The CuPy is designed based on SciPy’s API. CuPy’s source code and documents contain the original SciPy ones.

Copyright (c) 2001, 2002 Enthought, Inc.

All rights reserved.

Copyright (c) 2003-2016 SciPy Developers.

All rights reserved.

Redistribution and use in source and binary forms, with or without modification, are permitted provided that the following conditions are met:

  1. Redistributions of source code must retain the above copyright notice, this list of conditions and the following disclaimer.
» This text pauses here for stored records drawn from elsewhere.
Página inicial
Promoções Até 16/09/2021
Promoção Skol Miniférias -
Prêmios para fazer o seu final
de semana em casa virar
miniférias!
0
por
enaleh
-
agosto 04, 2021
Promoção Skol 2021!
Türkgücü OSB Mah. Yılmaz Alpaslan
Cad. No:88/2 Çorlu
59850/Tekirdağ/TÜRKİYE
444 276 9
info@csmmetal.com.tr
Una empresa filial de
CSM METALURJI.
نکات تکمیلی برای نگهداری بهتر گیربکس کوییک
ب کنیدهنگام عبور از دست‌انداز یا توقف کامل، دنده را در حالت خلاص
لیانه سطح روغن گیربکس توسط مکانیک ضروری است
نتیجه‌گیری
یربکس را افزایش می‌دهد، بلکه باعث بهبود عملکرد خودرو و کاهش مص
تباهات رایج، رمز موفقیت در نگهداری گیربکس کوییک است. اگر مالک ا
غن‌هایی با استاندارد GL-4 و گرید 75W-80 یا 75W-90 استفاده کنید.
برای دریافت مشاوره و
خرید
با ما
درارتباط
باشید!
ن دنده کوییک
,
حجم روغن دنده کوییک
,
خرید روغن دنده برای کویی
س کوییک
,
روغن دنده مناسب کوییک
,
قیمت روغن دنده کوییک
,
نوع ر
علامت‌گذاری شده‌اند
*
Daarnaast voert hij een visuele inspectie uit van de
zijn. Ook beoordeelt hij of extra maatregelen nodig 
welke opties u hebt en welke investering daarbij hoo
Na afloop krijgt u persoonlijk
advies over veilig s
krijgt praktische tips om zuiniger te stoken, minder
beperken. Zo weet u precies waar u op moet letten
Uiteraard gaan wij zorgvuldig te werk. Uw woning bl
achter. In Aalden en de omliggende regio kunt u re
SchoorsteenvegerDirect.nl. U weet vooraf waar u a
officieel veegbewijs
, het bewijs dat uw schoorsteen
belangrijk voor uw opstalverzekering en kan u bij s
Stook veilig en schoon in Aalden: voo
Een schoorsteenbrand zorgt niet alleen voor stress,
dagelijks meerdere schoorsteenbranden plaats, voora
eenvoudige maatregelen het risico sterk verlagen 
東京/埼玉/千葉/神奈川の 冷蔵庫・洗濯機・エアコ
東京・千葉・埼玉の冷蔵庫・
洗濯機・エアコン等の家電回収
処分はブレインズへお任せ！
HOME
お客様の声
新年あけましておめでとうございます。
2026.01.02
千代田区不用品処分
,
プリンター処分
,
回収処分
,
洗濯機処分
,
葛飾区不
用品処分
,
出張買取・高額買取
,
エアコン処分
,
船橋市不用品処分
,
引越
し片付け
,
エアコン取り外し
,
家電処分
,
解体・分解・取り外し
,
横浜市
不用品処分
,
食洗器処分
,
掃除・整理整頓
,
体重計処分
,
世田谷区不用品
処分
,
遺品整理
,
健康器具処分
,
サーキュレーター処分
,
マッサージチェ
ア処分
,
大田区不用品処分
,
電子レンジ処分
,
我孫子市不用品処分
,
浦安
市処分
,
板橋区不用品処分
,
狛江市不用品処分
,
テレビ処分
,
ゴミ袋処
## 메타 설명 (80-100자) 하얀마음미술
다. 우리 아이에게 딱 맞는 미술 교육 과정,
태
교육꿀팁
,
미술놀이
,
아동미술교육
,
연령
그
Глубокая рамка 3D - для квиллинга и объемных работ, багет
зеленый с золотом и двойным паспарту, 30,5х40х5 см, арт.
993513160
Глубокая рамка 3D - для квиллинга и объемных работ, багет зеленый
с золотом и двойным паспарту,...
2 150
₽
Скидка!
  2. Redistributions in binary form must reproduce the above copyright notice, this list of conditions and the following disclaimer in the documentation and/or other materials provided with the distribution.
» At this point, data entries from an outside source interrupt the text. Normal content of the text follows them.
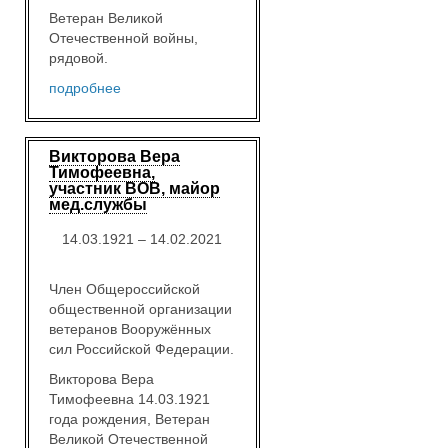
Ветеран Великой
Отечественной войны,
рядовой.
подробнее
Викторова Вера
Тимофеевна,
участник ВОВ, майор
мед.службы
14.03.1921 – 14.02.2021
Член Общероссийской
общественной организации
ветеранов Вооружённых
сил Российской Федерации.
Викторова Вера
Тимофеевна 14.03.1921
года рождения, Ветеран
Великой Отечественной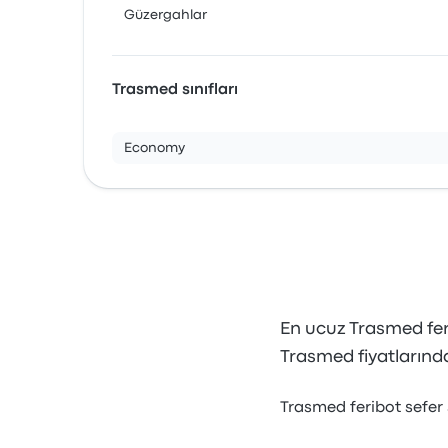
Güzergahlar
Trasmed sınıfları
Economy
En ucuz Trasmed fer
Trasmed fiyatlarında
Trasmed feribot sefer 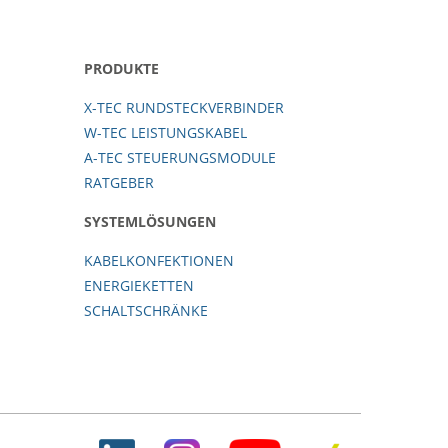
PRODUKTE
X-TEC RUNDSTECKVERBINDER
W-TEC LEISTUNGSKABEL
A-TEC STEUERUNGSMODULE
RATGEBER
SYSTEMLÖSUNGEN
KABELKONFEKTIONEN
ENERGIEKETTEN
SCHALTSCHRÄNKE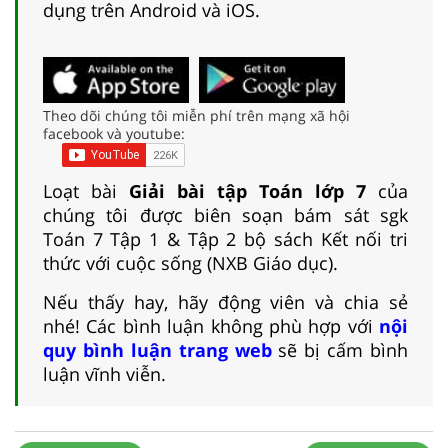
dụng trên Android và iOS.
Theo dõi chúng tôi miễn phí trên mạng xã hội
facebook và youtube:
Loạt bài
Giải bài tập Toán lớp 7
của
chúng tôi được biên soạn bám sát sgk
Toán 7 Tập 1 & Tập 2 bộ sách Kết nối tri
thức với cuộc sống (NXB Giáo dục).
Nếu thấy hay, hãy động viên và chia sẻ
nhé! Các bình luận không phù hợp với
nội
quy bình luận trang web
sẽ bị cấm bình
luận vĩnh viễn.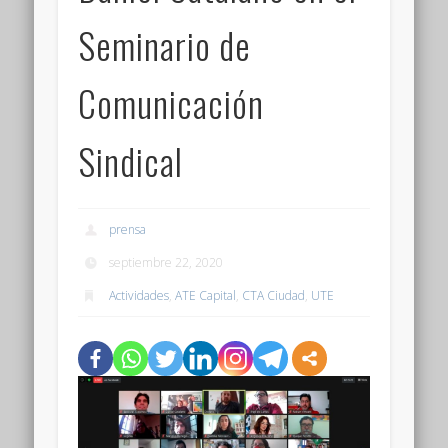
Seminario de
Comunicación
Sindical
prensa
septiembre 22, 2020
Actividades
,
ATE Capital
,
CTA Ciudad
,
UTE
  3. Neither the name of Enthought nor the names of the SciPy Developers may be used to endorse or promote products derived from this software without specific prior written permission.

THIS SOFTWARE IS PROVIDED BY THE COPYRIGHT HOLDERS AND CONTRIBUTORS “AS IS” AND ANY EXPRESS OR IMPLIED WARRANTIES, INCLUDING, BUT NOT LIMITED TO, THE IMPLIED WARRANTIES OF MERCHANTABILITY AND FITNESS FOR A PARTICULAR PURPOSE ARE DISCLAIMED. IN NO EVENT SHALL THE COPYRIGHT HOLDERS OR CONTRIBUTORS BE LIABLE FOR ANY DIRECT, INDIRECT, INCIDENTAL, SPECIAL, EXEMPLARY, OR CONSEQUENTIAL DAMAGES (INCLUDING, BUT NOT LIMITED TO, PROCUREMENT OF SUBSTITUTE GOODS OR SERVICES; LOSS OF USE, DATA, OR PROFITS; OR BUSINESS INTERRUPTION) HOWEVER CAUSED AND ON ANY THEORY OF LIABILITY, WHETHER IN CONTRACT, STRICT LIABILITY, OR TORT (INCLUDING NEGLIGENCE OR OTHERWISE) ARISING IN ANY WAY OUT OF THE USE OF THIS SOFTWARE, EVEN IF ADVISED OF THE POSSIBILITY OF SUCH DAMAGE.